▶ RECORDED DATA:
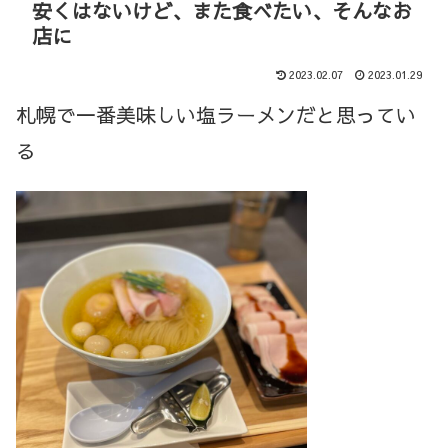
安くはないけど、また食べたい、そんなお
店に
2023.02.07
2023.01.29
札幌で一番美味しい塩ラーメンだと思ってい
る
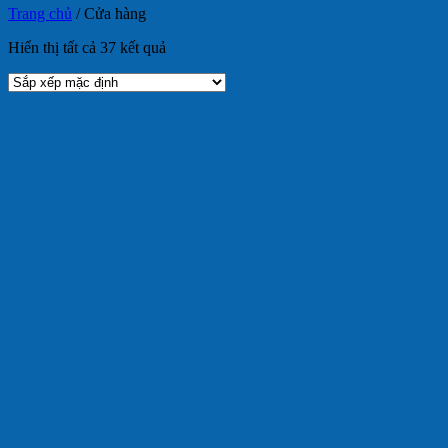
Trang chủ
/
Cửa hàng
Hiển thị tất cả 37 kết quả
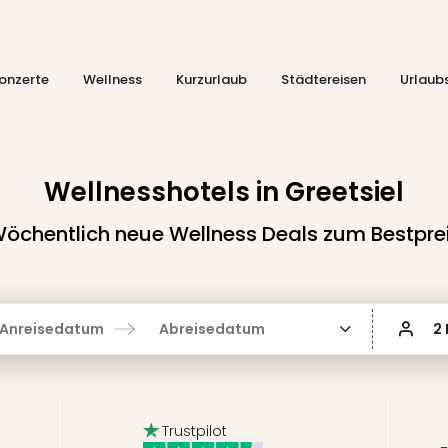
onzerte
Wellness
Kurzurlaub
Städtereisen
Urlaub
Wellnesshotels in Greetsiel
öchentlich neue Wellness Deals zum Bestpre
Anreisedatum
Abreisedatum
2
Trustpilot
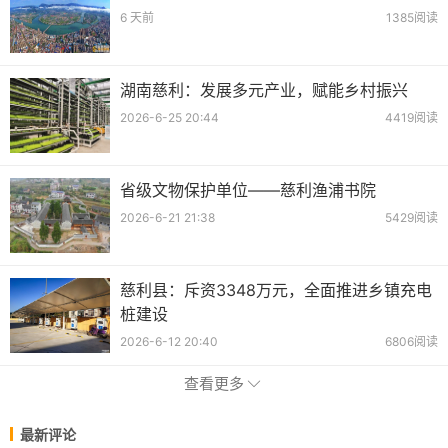
6 天前
1385阅读
湖南慈利：发展多元产业，赋能乡村振兴
2026-6-25 20:44
4419阅读
省级文物保护单位——慈利渔浦书院
2026-6-21 21:38
5429阅读
慈利县：斥资3348万元，全面推进乡镇充电
桩建设
2026-6-12 20:40
6806阅读
查看更多
最新评论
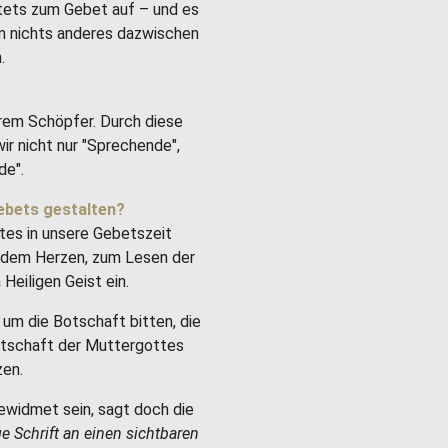
stets zum Gebet auf – und es
um nichts anderes dazwischen
.
rem Schöpfer. Durch diese
ir nicht nur "Sprechende",
de".
ebets gestalten?
tes in unsere Gebetszeit
it dem Herzen, zum Lesen der
Heiligen Geist ein.
um die Botschaft bitten, die
Botschaft der Muttergottes
zen.
ewidmet sein, sagt doch die
ge Schrift an einen sichtbaren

▶ TASK DESCRIPTION:
Write out exactly the lines beginning with the line that holds "Städtereisen" and ending with the final line of the data, both ends included, without the pictures.

▶ ANSWER SECTION:
Städtereisen
Urlaub
Wellnesshotels in Greetsiel
öchentlich neue Wellness Deals zum Bestpre
Anreisedatum
Abreisedatum
2
Trustpilot
6 天前
1385阅读
湖南慈利：发展多元产业，赋能乡村振兴
2026-6-25 20:44
4419阅读
省级文物保护单位——慈利渔浦书院
2026-6-21 21:38
5429阅读
慈利县：斥资3348万元，全面推进乡镇充电
桩建设
2026-6-12 20:40
6806阅读
查看更多
最新评论
stets zum Gebet auf – und es
um nichts anderes dazwischen
.
rem Schöpfer. Durch diese
ir nicht nur "Sprechende",
de".
ebets gestalten?
tes in unsere Gebetszeit
it dem Herzen, zum Lesen der
Heiligen Geist ein.
um die Botschaft bitten, die
Botschaft der Muttergottes
zen.
ewidmet sein, sagt doch die
ge Schrift an einen sichtbaren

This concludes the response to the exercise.